So dürften tatsächlich innenpolitische Gründe ausschlaggebend gewesen sein – vor allem der Hass der Oberschicht auf die Politik Lugos und seiner Leute – trotz deren extrem behutsamen Vorgehens. „Wir haben eigentlich nur versucht, eine Regierung der moderaten Mitte zu führen“, erzählt Lugos Umweltminister Oscar Rivas, „aber in Paraguay ist schon eine Zentrumsregierung revolutionär.“5 Lugo habe sich denjenigen zugewandt, „die bis dahin vom Staat ausgeschlossen gewesen waren […] die Kleinbauern, die armen Leute in der Stadt, die im Dienstleistungssektor Tätigen, für die eine ernsthafte Sozialpolitik in Gang gesetzt wurde […]. Angesichts der sehr konservativen Struktur der paraguayischen Gesellschaft wurde dieser kleine Schritt in Richtung einer progressiven Regierung von den Machtgruppen schon als riesige Bedrohung empfunden.“

Für Pa’í Oliva war der größte Erfolg der vierjährigen Amtszeit Lugos die allmähliche Bewusstwerdung der paraguayischen Bevölkerung: „In dem Maße, wie Lugo den Ärmsten half, wurden ihnen die Augen geöffnet. Zum ersten Mal bekamen sie kostenlose Gesundheitsversorgung, Zugang zu ein bisschen Bildung und zu Sozialprogrammen wie in Brasilien. Es waren viele kleine Dinge, aber das Wichtigste war: Er hat das Tor aufgestoßen. Wenn man ihn gelassen hätte, hätte er die kommende Wahl wahrscheinlich gewonnen.“

Davon ist die Linke heute weit entfernt. Oliva sieht zwei Hauptgründe für die anhaltende Spaltung: die „Schwäche“ Lugos, der sich zudem weigerte, den Journalisten Mario Ferreiro, den chancenreichsten Präsidentschaftskandidaten des progressiven Lagers, zu unterstützen – und den Einfluss von Horacio Cartes, der eine linke Gruppierung „gekauft“ habe, um die Spaltung des fortschrittlichen Bündnisses Frente Guasu zu betreiben.

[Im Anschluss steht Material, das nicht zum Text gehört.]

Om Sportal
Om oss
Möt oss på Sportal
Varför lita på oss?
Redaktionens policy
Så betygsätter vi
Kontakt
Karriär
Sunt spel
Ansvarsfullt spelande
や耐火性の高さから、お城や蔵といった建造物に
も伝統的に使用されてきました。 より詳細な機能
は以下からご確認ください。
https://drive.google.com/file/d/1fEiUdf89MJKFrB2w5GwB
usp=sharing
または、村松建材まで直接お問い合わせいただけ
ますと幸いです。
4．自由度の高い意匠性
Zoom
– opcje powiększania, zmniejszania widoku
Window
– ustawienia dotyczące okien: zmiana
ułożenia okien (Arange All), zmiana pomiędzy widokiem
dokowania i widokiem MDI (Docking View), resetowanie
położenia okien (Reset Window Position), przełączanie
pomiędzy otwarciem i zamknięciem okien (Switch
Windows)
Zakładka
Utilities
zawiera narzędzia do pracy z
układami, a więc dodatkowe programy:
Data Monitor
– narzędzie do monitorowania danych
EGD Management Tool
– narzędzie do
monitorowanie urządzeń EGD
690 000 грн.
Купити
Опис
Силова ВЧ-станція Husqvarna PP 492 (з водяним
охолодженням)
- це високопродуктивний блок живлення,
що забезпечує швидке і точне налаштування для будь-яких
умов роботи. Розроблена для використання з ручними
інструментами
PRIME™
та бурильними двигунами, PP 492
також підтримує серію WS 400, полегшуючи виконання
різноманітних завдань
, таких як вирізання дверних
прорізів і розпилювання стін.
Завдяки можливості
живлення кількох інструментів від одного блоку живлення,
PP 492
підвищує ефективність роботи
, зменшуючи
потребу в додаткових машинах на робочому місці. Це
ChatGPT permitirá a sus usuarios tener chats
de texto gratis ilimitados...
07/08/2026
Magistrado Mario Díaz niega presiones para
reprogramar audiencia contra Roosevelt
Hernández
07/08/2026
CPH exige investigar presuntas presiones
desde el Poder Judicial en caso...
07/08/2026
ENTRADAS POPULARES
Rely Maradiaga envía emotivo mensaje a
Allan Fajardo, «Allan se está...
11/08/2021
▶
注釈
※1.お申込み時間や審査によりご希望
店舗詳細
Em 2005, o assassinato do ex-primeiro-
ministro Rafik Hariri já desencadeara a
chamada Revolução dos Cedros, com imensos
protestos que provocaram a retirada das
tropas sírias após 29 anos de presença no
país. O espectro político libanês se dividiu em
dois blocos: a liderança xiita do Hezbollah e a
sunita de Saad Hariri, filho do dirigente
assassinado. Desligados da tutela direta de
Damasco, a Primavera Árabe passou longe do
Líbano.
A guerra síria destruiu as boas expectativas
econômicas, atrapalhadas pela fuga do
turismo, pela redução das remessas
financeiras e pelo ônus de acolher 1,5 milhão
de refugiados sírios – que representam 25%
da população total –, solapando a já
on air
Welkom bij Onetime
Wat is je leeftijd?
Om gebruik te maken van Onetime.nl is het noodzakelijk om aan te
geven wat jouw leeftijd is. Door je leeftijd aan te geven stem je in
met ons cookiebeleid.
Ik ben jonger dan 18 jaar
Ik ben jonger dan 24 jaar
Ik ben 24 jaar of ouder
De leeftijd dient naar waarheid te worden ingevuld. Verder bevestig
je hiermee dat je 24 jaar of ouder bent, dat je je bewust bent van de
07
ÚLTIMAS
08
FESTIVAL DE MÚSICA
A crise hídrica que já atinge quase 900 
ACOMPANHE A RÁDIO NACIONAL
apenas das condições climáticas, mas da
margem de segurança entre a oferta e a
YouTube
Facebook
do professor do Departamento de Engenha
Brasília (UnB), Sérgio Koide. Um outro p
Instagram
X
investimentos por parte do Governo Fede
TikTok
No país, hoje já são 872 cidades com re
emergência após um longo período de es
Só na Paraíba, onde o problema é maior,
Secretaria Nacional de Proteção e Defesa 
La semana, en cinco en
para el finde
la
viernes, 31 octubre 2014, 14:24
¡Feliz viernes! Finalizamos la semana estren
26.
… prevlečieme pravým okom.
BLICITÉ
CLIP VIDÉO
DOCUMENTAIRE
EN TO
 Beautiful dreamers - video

„Es war absurd“, erinnert sich Oliva, „vier Monate lang haben sie sich um die vier ersten Senatslistenplätze gestritten. An einem Punkt hätten wir es fast geschafft, da kamen Lugo und Ferreiro mit jeweils zwei Leuten, und wir sagten, entweder ihr einigt euch, oder wir erzählen alles, was wir wissen. Am folgenden Tag präsentierte Lugo seinen Präsidentschaftskandidaten Aníbal Carrillo. Damit hat er die letzte Lücke geschlossen, über die man noch hätte verhandeln können. Nach Curuguaty, dem Putsch, der Spaltung wird nun der große Putsch am 21. April stattfinden.“

Lugo selbst bezeichnet es als seinen größten Fehler, während seiner Regierungszeit die Beziehungen zu den sozialen Bewegungen auf dem Lande vernachlässigt zu haben, ja, er gab dem Drängen der Agrarunternehmer zur Kriminalisierung des Protests der Landlosen nach und schwächte dadurch seine Basis noch mehr. Sein Versprechen einer Landreform konnte er nicht einlösen, und die Versuche, im Agrarbereich eine Reformagenda umzusetzen, seien zu zaghaft und zu spät erfolgt, meint Andrés Wehrle, zuletzt Staatssekretär im Landwirtschaftsministerium.6

Seit dem Putsch hat sich vor allem in den abgelegenen ländlichen Gegenden die Menschenrechtssituation drastisch verschlechtert, die Repression gegen Bauernaktivisten nimmt zu. Mehr denn je werden die indigenen Völker diskriminiert, ihre Gesundheitsversorgung ist katastrophal. Die Ayoreo im Chaco-Gebiet werden durch die rapide voranschreitende Waldzerstörung existenziell bedroht.7 Die Sojafront rückt unaufhaltsam gen Westen vor, die Landflucht hält an.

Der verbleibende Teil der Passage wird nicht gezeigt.